Review of Still Life, by Joy Fielding

still_lifeStill Life
by Joy Fielding

Atria Books, New York, 2009. 369 pages.
Starred Review.
Sonderbooks Stand-out 2010: #6 Fiction

This book is wonderful. Richly textured and thought-provoking, it also includes life-or-death suspense.

Casey Marshall has a perfect life. Having lunch with her best friends, it’s clear that one at least thinks it’s a bit too perfect. Casey and her handsome husband are even talking about starting a family soon.

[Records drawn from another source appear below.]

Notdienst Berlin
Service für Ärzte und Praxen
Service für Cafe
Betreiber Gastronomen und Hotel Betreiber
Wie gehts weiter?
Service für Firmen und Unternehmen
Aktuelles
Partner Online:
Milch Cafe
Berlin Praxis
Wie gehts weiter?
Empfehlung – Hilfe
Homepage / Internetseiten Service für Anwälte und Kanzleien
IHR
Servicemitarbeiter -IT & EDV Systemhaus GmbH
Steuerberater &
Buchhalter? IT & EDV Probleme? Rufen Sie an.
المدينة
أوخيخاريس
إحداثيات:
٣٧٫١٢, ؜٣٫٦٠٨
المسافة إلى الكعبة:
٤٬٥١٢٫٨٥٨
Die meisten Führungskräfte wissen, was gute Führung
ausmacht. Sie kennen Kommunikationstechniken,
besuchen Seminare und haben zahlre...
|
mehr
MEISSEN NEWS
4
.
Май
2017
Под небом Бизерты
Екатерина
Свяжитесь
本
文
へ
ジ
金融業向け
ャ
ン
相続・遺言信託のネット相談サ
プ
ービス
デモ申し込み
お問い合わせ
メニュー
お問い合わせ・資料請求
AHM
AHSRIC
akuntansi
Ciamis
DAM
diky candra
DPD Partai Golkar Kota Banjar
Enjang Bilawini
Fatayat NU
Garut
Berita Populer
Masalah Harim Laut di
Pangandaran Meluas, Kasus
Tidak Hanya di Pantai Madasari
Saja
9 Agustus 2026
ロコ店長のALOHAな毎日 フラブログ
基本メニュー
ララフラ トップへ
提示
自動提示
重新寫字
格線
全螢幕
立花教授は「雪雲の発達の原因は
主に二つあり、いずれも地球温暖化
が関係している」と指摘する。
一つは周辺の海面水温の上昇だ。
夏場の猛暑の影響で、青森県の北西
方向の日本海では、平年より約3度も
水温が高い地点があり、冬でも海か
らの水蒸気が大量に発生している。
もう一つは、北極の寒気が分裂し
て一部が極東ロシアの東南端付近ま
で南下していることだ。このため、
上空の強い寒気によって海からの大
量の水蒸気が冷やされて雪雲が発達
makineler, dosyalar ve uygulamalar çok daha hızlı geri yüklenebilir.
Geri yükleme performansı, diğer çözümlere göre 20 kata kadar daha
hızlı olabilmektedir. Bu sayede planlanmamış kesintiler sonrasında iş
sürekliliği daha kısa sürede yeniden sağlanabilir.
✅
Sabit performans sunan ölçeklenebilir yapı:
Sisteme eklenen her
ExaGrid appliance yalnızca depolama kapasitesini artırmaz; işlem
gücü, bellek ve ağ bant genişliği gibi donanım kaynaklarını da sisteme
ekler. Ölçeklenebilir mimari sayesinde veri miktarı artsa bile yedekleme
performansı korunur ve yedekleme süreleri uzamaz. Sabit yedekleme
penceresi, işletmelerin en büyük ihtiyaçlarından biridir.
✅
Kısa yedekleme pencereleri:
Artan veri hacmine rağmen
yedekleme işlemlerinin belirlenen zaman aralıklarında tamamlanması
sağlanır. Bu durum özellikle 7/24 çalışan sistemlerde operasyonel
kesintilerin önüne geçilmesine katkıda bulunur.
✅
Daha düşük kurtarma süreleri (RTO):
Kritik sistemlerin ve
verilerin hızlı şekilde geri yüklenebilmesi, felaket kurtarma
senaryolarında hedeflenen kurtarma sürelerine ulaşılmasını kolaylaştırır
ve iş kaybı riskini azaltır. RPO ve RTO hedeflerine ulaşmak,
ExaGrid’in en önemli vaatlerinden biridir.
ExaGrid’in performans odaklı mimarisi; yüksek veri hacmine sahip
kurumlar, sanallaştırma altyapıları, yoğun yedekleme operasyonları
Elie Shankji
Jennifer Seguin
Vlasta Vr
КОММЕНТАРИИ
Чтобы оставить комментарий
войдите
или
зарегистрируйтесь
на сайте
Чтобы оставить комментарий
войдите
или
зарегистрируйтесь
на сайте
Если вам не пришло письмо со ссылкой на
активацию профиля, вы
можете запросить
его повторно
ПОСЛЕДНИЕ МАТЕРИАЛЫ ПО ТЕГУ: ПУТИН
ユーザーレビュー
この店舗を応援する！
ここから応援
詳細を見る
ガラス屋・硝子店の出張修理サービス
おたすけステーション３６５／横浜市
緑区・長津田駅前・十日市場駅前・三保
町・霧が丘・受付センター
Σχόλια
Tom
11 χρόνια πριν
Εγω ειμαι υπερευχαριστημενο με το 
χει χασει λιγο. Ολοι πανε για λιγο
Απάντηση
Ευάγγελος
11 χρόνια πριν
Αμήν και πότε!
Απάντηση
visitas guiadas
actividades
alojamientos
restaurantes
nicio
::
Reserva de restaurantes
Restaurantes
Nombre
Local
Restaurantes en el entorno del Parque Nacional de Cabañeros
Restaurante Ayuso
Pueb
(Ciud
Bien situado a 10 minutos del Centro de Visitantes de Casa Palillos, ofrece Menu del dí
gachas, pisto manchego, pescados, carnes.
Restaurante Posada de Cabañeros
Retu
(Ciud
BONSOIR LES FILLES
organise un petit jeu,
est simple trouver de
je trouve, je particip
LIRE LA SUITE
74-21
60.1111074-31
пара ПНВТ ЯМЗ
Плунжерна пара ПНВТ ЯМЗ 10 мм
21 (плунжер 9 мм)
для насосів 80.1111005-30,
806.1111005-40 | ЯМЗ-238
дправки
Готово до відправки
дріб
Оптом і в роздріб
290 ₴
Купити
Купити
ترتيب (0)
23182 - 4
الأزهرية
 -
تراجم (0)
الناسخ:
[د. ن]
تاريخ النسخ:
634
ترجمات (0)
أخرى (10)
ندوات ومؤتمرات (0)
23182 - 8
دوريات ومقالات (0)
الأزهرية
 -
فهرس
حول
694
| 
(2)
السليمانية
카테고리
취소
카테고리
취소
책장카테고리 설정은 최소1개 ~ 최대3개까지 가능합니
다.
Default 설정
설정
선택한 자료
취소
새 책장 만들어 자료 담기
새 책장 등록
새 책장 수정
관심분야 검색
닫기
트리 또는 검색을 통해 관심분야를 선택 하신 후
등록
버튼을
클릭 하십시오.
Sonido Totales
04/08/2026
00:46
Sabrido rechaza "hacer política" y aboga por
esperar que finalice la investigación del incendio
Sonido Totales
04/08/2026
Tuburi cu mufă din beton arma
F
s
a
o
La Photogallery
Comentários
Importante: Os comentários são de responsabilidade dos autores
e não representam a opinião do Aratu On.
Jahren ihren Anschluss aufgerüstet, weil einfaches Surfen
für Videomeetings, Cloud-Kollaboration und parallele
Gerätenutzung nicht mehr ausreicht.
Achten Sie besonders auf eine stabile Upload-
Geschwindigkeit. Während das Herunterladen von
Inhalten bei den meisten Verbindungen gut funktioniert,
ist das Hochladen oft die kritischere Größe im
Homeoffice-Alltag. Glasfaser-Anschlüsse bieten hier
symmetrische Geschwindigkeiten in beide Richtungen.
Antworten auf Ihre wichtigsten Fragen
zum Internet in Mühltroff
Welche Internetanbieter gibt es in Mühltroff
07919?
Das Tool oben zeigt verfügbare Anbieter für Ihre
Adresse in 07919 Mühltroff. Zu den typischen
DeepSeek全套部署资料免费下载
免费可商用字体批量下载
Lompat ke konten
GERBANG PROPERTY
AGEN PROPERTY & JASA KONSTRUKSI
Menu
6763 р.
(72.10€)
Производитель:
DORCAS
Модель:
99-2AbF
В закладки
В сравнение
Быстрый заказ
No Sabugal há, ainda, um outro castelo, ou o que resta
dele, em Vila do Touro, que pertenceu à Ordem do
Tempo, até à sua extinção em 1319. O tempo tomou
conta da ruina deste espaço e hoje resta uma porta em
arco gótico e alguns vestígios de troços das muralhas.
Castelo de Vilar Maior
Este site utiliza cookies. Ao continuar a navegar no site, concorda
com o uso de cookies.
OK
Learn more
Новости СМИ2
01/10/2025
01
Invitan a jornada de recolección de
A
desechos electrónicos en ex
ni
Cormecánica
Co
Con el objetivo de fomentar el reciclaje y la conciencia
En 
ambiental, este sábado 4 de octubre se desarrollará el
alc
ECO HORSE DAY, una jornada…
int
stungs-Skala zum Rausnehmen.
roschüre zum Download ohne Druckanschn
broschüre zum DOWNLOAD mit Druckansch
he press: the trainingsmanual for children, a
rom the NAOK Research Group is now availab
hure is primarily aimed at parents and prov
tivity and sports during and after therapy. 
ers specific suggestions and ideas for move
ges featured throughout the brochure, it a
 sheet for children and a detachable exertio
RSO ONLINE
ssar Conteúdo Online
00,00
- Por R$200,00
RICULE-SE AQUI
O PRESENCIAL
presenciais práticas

But after lunch, something happens. Casey wakes up in darkness, only able to hear voices. They are talking about a terrible accident that happened to “the patient,” run down by an SUV. She begins recognizing distraught voices of people she knows and loves, and it dawns on her that the accident happened to her.

Nobody knows that she can hear them. People tell her husband that he should get on with his life, but he says he can’t stay away from her, he loves her too much. Her sister Drew is mad because Casey’s the executor of their parents’ estate, and Drew wants her allowance. A nurse’s aide talks about how handsome her husband is, and how she thinks she’ll be able to seduce him. Casey hears her making progress.

Then a detective comes along. He suspects the accident was not an accident after all. Now Casey has memories of all her friends and wonders who would want to hurt her.

Eventually the book becomes like the old classic Rear Window. Casey knows who wants to kill her, even though they have everyone else completely fooled. She knows when that person is planning to do it. But she is absolutely powerless to stop them. Or is she?

I would love to say more, but I will settle for saying that I loved this book and found the ending thoroughly satisfying.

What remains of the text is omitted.